The full set of lines below has to be written out again exactly.

-*-

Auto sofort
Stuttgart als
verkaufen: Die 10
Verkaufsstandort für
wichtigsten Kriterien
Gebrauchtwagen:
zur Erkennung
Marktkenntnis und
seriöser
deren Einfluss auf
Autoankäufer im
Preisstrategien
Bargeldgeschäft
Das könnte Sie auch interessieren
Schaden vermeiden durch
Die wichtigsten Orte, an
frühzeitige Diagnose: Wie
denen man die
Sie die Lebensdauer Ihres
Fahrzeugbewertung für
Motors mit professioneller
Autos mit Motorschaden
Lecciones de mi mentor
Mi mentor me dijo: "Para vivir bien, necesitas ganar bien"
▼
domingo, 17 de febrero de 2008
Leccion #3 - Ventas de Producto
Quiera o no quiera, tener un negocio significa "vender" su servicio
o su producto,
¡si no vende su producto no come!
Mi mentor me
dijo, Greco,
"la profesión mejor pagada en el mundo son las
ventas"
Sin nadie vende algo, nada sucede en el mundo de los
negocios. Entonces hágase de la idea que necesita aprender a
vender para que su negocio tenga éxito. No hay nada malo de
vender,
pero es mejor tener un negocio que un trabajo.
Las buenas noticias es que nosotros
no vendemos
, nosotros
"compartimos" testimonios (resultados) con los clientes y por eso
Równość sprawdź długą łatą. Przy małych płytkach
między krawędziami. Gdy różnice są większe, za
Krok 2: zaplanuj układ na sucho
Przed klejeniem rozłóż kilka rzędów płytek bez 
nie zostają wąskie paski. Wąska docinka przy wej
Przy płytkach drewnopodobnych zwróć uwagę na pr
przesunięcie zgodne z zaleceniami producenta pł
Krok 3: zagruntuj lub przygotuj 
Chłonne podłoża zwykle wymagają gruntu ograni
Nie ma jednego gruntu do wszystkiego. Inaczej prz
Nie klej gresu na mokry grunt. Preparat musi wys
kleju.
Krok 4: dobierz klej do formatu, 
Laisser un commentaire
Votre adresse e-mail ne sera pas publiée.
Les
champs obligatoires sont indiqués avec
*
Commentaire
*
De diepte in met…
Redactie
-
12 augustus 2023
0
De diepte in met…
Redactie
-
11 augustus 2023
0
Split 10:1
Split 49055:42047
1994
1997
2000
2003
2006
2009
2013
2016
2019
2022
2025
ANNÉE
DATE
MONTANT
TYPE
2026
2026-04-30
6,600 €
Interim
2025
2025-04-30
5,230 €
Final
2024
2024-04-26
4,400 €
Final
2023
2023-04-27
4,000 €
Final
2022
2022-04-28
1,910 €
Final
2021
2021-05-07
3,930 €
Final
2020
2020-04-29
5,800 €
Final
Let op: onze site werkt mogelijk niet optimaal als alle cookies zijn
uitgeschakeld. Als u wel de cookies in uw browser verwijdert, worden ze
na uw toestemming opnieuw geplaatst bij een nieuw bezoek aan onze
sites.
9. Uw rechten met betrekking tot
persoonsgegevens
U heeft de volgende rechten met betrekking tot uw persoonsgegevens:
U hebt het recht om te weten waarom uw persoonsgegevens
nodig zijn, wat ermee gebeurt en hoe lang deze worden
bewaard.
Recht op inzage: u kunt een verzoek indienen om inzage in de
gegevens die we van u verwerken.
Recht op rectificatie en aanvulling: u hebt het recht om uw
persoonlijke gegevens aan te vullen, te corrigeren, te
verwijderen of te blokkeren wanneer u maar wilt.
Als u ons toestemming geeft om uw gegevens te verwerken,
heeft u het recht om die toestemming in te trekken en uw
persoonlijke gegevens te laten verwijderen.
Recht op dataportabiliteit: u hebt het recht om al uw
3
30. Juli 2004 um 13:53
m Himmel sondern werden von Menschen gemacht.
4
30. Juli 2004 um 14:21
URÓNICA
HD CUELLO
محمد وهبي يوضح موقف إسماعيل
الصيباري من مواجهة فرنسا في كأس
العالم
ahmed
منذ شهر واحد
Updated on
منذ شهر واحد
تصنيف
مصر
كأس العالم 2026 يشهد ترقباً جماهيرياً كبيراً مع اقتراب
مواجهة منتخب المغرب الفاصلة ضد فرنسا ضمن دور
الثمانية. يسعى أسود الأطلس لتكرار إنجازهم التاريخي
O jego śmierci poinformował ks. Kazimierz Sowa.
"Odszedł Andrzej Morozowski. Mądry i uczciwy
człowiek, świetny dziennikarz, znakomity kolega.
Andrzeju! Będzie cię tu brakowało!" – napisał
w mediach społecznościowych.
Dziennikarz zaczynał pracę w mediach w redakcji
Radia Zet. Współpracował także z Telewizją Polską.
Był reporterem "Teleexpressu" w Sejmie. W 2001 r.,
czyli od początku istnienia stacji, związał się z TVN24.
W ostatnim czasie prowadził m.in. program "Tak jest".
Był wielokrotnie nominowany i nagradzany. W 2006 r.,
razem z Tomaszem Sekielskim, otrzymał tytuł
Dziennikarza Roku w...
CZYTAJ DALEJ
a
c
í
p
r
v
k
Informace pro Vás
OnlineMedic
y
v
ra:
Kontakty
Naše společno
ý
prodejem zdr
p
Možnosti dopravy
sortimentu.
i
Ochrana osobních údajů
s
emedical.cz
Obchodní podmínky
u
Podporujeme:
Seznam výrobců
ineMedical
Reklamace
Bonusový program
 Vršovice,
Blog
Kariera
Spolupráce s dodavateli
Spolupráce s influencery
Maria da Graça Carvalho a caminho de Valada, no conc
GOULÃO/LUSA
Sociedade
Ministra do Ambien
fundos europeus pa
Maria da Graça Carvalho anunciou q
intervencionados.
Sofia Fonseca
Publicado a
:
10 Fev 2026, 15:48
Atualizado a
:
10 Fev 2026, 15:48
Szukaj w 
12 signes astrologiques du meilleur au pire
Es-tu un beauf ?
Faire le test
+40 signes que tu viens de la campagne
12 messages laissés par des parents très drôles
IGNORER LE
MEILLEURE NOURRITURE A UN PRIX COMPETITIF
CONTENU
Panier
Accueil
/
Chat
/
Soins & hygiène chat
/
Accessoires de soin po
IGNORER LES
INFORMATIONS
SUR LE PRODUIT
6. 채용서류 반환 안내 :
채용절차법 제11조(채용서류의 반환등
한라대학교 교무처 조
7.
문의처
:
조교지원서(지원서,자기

-*-

Solution to this exercise:
Auto sofort
Stuttgart als
verkaufen: Die 10
Verkaufsstandort für
wichtigsten Kriterien
Gebrauchtwagen:
zur Erkennung
Marktkenntnis und
seriöser
deren Einfluss auf
Autoankäufer im
Preisstrategien
Bargeldgeschäft
Das könnte Sie auch interessieren
Schaden vermeiden durch
Die wichtigsten Orte, an
frühzeitige Diagnose: Wie
denen man die
Sie die Lebensdauer Ihres
Fahrzeugbewertung für
Motors mit professioneller
Autos mit Motorschaden
Lecciones de mi mentor
Mi mentor me dijo: "Para vivir bien, necesitas ganar bien"
▼
domingo, 17 de febrero de 2008
Leccion #3 - Ventas de Producto
Quiera o no quiera, tener un negocio significa "vender" su servicio
o su producto,
¡si no vende su producto no come!
Mi mentor me
dijo, Greco,
"la profesión mejor pagada en el mundo son las
ventas"
Sin nadie vende algo, nada sucede en el mundo de los
negocios. Entonces hágase de la idea que necesita aprender a
vender para que su negocio tenga éxito. No hay nada malo de
vender,
pero es mejor tener un negocio que un trabajo.
Las buenas noticias es que nosotros
no vendemos
, nosotros
"compartimos" testimonios (resultados) con los clientes y por eso
Równość sprawdź długą łatą. Przy małych płytkach
między krawędziami. Gdy różnice są większe, za
Krok 2: zaplanuj układ na sucho
Przed klejeniem rozłóż kilka rzędów płytek bez 
nie zostają wąskie paski. Wąska docinka przy wej
Przy płytkach drewnopodobnych zwróć uwagę na pr
przesunięcie zgodne z zaleceniami producenta pł
Krok 3: zagruntuj lub przygotuj 
Chłonne podłoża zwykle wymagają gruntu ograni
Nie ma jednego gruntu do wszystkiego. Inaczej prz
Nie klej gresu na mokry grunt. Preparat musi wys
kleju.
Krok 4: dobierz klej do formatu, 
Laisser un commentaire
Votre adresse e-mail ne sera pas publiée.
Les
champs obligatoires sont indiqués avec
*
Commentaire
*
De diepte in met…
Redactie
-
12 augustus 2023
0
De diepte in met…
Redactie
-
11 augustus 2023
0
Split 10:1
Split 49055:42047
1994
1997
2000
2003
2006
2009
2013
2016
2019
2022
2025
ANNÉE
DATE
MONTANT
TYPE
2026
2026-04-30
6,600 €
Interim
2025
2025-04-30
5,230 €
Final
2024
2024-04-26
4,400 €
Final
2023
2023-04-27
4,000 €
Final
2022
2022-04-28
1,910 €
Final
2021
2021-05-07
3,930 €
Final
2020
2020-04-29
5,800 €
Final
Let op: onze site werkt mogelijk niet optimaal als alle cookies zijn
uitgeschakeld. Als u wel de cookies in uw browser verwijdert, worden ze
na uw toestemming opnieuw geplaatst bij een nieuw bezoek aan onze
sites.
9. Uw rechten met betrekking tot
persoonsgegevens
U heeft de volgende rechten met betrekking tot uw persoonsgegevens:
U hebt het recht om te weten waarom uw persoonsgegevens
nodig zijn, wat ermee gebeurt en hoe lang deze worden
bewaard.
Recht op inzage: u kunt een verzoek indienen om inzage in de
gegevens die we van u verwerken.
Recht op rectificatie en aanvulling: u hebt het recht om uw
persoonlijke gegevens aan te vullen, te corrigeren, te
verwijderen of te blokkeren wanneer u maar wilt.
Als u ons toestemming geeft om uw gegevens te verwerken,
heeft u het recht om die toestemming in te trekken en uw
persoonlijke gegevens te laten verwijderen.
Recht op dataportabiliteit: u hebt het recht om al uw
3
30. Juli 2004 um 13:53
m Himmel sondern werden von Menschen gemacht.
4
30. Juli 2004 um 14:21
URÓNICA
HD CUELLO
محمد وهبي يوضح موقف إسماعيل
الصيباري من مواجهة فرنسا في كأس
العالم
ahmed
منذ شهر واحد
Updated on
منذ شهر واحد
تصنيف
مصر
كأس العالم 2026 يشهد ترقباً جماهيرياً كبيراً مع اقتراب
مواجهة منتخب المغرب الفاصلة ضد فرنسا ضمن دور
الثمانية. يسعى أسود الأطلس لتكرار إنجازهم التاريخي
O jego śmierci poinformował ks. Kazimierz Sowa.
"Odszedł Andrzej Morozowski. Mądry i uczciwy
człowiek, świetny dziennikarz, znakomity kolega.
Andrzeju! Będzie cię tu brakowało!" – napisał
w mediach społecznościowych.
Dziennikarz zaczynał pracę w mediach w redakcji
Radia Zet. Współpracował także z Telewizją Polską.
Był reporterem "Teleexpressu" w Sejmie. W 2001 r.,
czyli od początku istnienia stacji, związał się z TVN24.
W ostatnim czasie prowadził m.in. program "Tak jest".
Był wielokrotnie nominowany i nagradzany. W 2006 r.,
razem z Tomaszem Sekielskim, otrzymał tytuł
Dziennikarza Roku w...
CZYTAJ DALEJ
a
c
í
p
r
v
k
Informace pro Vás
OnlineMedic
y
v
ra:
Kontakty
Naše společno
ý
prodejem zdr
p
Možnosti dopravy
sortimentu.
i
Ochrana osobních údajů
s
emedical.cz
Obchodní podmínky
u
Podporujeme:
Seznam výrobců
ineMedical
Reklamace
Bonusový program
 Vršovice,
Blog
Kariera
Spolupráce s dodavateli
Spolupráce s influencery
Maria da Graça Carvalho a caminho de Valada, no conc
GOULÃO/LUSA
Sociedade
Ministra do Ambien
fundos europeus pa
Maria da Graça Carvalho anunciou q
intervencionados.
Sofia Fonseca
Publicado a
:
10 Fev 2026, 15:48
Atualizado a
:
10 Fev 2026, 15:48
Szukaj w 
12 signes astrologiques du meilleur au pire
Es-tu un beauf ?
Faire le test
+40 signes que tu viens de la campagne
12 messages laissés par des parents très drôles
IGNORER LE
MEILLEURE NOURRITURE A UN PRIX COMPETITIF
CONTENU
Panier
Accueil
/
Chat
/
Soins & hygiène chat
/
Accessoires de soin po
IGNORER LES
INFORMATIONS
SUR LE PRODUIT
6. 채용서류 반환 안내 :
채용절차법 제11조(채용서류의 반환등
한라대학교 교무처 조
7.
문의처
:
조교지원서(지원서,자기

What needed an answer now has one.